A concrete, agent-by-agent breakdown of what AI agents really automate in an Indian audit engagement in 2026 — inputs, human control points, and honest limits.

CCORAA Team3 June 202613 min read

AI Agents for Audit: What They Actually Automate in 2026

Ask three vendors what an "AI agent" does for your audit and you'll get three answers, all delivered with the same confidence and none of them precise. Most of what gets called an agent is a chatbot with a nicer login screen. So before you sit through another demo, it's worth being clear, on your own terms, about what an agent actually is and — more usefully — what it does and does not take off your desk during a real engagement.

This post is the practical companion to our beginner's primer. If you want the conceptual grounding — what "agentic" means, how agents differ from rule engines — start with Understanding AI Agents for Audit. Here we assume you've got the idea and want the engagement-level detail: which agent handles which part of the audit lifecycle, what it needs as input, where you have to sign off, and where it still falls flat and hands the work back to a CA.


Agent vs Chatbot: The Distinction That Matters

A chatbot answers. You ask "what's the materiality formula for a manufacturing client", it tells you, and the interaction ends. Useful, but it has done none of your work.

An agent, properly built, does three things a chatbot does not. First, it plans — given a goal ("scrutinise this trial balance"), it decides the steps rather than waiting for you to spell out each one. Second, it calls tools — it pulls the Tally data, runs the arithmetic, queries the GST portal extract, writes to a working paper — instead of just producing text. Third, it checks itself — it re-reads its own output against the source, flags where it's unsure, and refuses to assert what it can't support.

That third property is the one that separates a genuine audit agent from a confident hallucination machine. An agent that cannot say "I couldn't tie this ₹4.2 lakh entry to a voucher, review it" is not safe to put near an audit file. Keep that test in mind as we go through the lifecycle: a real agent does the task, leaves a trail, and tells you where it stopped trusting itself.

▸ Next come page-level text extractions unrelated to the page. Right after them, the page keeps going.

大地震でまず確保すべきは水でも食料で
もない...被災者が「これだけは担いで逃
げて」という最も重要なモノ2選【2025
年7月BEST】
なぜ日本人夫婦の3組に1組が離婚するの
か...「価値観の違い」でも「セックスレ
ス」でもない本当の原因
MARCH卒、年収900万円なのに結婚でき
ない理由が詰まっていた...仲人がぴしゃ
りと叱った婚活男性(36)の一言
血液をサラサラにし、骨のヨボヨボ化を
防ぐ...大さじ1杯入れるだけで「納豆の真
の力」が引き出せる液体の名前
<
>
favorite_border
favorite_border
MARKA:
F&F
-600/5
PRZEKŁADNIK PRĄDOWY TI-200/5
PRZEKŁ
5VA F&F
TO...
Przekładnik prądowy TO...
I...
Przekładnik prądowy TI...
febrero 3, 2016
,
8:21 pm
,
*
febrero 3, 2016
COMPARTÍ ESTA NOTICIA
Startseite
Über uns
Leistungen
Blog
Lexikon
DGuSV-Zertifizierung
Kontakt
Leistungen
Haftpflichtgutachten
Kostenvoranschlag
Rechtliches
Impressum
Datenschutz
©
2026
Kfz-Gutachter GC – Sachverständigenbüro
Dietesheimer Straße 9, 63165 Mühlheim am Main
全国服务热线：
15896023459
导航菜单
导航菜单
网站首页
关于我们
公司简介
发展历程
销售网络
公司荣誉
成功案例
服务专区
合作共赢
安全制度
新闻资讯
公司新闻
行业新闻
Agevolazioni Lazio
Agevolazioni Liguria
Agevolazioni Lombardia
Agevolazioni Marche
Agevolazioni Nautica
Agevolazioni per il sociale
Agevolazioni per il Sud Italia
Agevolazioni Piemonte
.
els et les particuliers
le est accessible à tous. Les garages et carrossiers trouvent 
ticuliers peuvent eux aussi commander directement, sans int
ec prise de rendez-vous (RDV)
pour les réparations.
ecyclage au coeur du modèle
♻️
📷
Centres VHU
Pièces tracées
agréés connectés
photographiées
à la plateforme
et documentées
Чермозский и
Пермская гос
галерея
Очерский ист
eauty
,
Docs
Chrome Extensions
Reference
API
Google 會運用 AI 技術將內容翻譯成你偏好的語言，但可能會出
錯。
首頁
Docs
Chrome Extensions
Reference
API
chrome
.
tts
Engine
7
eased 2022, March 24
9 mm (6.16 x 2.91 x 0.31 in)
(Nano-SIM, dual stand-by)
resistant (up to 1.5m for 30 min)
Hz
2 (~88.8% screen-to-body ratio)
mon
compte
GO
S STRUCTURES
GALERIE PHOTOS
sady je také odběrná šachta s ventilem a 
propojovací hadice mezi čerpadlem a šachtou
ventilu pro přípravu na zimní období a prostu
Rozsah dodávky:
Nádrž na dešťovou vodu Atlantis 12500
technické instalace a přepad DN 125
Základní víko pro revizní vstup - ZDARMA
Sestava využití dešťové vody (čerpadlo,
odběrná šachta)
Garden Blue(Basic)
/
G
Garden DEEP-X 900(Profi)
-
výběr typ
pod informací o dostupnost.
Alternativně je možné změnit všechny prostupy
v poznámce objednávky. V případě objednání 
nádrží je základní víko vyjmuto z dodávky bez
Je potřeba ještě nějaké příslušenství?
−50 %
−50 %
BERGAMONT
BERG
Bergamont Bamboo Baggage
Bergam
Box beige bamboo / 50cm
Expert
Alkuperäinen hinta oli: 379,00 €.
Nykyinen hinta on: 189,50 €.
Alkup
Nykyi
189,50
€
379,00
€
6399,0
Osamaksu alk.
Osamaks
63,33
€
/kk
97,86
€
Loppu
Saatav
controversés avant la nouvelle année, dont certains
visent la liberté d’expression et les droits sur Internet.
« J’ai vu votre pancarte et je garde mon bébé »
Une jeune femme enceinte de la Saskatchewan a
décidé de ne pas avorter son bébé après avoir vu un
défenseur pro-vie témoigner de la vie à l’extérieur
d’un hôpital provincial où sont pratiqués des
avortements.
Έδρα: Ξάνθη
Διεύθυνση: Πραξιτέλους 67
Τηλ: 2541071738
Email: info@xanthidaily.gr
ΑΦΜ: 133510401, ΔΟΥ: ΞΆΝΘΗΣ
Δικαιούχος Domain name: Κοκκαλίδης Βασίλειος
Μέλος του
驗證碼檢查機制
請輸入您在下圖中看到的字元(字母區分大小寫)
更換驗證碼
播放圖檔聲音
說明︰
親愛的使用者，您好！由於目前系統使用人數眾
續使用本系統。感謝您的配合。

A working engagement in 2026 doesn't run on one giant agent. It runs on a handful of narrow, specialised agents, each good at one slice of the audit, coordinated by an orchestrator. If you want the architecture behind that pattern — how these agents are wired together with frameworks like CrewAI, AutoGen and LangGraph — we cover it separately in our multi-agent framework guide. For now, the lifecycle view.


The Audit Lifecycle, Agent by Agent

Agent Primary inputs Task automated Human control point Where it still needs a CA
Engagement-setup Prior-year file, client master, industry Drafts scope, risk areas, materiality, checklist Partner approves risk + materiality Risk judgement, client-specific nuance
Ledger-scrutiny Tally trial balance, ledger dumps Applies 40+ rules to 100% of ledgers Reviewer triages flagged items Interpreting why an entry is odd
Journal-entry-testing Full JE listing, user/date metadata Risk-scores entries against SA 240 criteria CA selects which flags to test Assessing fraud intent, management override
Reconciliation Books, GSTR-2B/3B, bank, 26AS/AIS Matches and surfaces differences CA decides materiality of breaks Negotiating timing vs real differences
Working-papers Outputs of all above agents Drafts WPs, indexes, cross-refs CA reviews and signs each WP Sufficiency of evidence, conclusions
Reporting WPs, draft financials, CARO inputs Drafts report sections, CARO clauses Partner reviews and signs Opinion, KAMs, going concern, EOM

Each row below gets unpacked: what goes in, what it does, where you stay in the loop, and where it fails.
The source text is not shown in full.